Pendant ces 48 heures, il n'a passé qu'un coup de fil, à Clémence, d'une quinzaine de minutes

Pendant ces 48 h, il n’a passé qu’un coup de fil, à Clémence, d’une quinzaine de minutes. Ses effets personnels sont alors remis au chef de poste du dépôt de Nanterre où il est conduit pour être déféré devant le Juge des Libertés et de la Détention. Lors du débat contradictoire sur son placement en détention — placement auquel il échappera — le chanteur dira sa volonté d’être entendu et de s’expliquer. « Cet acharnement médiatique avant même que je prenne la parole a été difficile, surtout pour mon entourage, déclare Patrick Bruel après les observations de ses avocats, les gens qui travaillent avec moi, l’hôtel, pour mes enfants, ma compagne, avec laquelle je vis une histoire douce et paisible depuis plus de huit ans, et puis pour ma maman (mentionnons que Monsieur se met à pleurer). Maitre a tout dit ».

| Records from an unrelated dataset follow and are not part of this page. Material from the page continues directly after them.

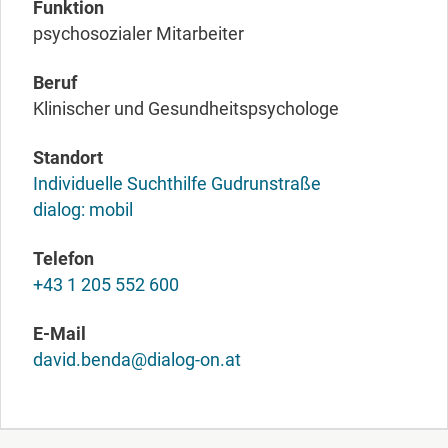
Funktion
psychosozialer Mitarbeiter
Beruf
Klinischer und Gesundheitspsychologe
Standort
Individuelle Suchthilfe Gudrunstraße
dialog: mobil
Telefon
+43 1 205 552 600
E-Mail
david.benda@dialog-on.at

Patrick Bruel est présumé innocent. Il est mis en examen dans quatre dossiers, notamment pour viol et tentative de viol et a été placé sous le statut plus favorable de témoin assisté dans quatre autres dossiers dont un viol à l’Isle sur la Sorgue en 2015 et un viol à Dinard en 2012. Patrick Bruel nie les faits qui lui sont reprochés. « Seule la justice connaît le détail des faits, seule la justice dira la vérité sur ces affaires » écrivait-il mardi 1er septembre dans le texte annonçant sur ses réseaux sociaux l’annulation de sa tournée.